Copy every line that contains the string "para" from the entries below.

Exercise data Start Marker

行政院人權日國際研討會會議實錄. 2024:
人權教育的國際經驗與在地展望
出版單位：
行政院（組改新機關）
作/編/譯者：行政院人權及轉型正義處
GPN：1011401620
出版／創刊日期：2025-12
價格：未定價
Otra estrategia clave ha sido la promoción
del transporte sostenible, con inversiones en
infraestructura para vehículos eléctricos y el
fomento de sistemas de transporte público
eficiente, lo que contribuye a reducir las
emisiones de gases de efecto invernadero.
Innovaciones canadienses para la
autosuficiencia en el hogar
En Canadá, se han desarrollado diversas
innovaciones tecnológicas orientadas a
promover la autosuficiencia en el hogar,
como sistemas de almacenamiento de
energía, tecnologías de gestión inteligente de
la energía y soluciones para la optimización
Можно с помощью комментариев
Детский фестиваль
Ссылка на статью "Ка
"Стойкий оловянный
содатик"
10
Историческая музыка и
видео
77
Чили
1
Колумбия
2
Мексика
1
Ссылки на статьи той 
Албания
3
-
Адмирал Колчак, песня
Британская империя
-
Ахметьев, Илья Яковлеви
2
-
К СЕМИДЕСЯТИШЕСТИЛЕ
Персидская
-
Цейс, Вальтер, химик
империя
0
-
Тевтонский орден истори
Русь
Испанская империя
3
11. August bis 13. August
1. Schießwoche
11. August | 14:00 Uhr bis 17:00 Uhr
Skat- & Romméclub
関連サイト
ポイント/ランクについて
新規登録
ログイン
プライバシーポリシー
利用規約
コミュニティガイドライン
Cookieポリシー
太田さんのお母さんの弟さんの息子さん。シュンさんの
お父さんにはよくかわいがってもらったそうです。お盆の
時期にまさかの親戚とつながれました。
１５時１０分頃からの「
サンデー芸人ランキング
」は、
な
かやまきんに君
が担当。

Exercise data End Marker

Output =>
infraestructura para vehículos eléctricos y el
Innovaciones canadienses para la
la energía y soluciones para la optimización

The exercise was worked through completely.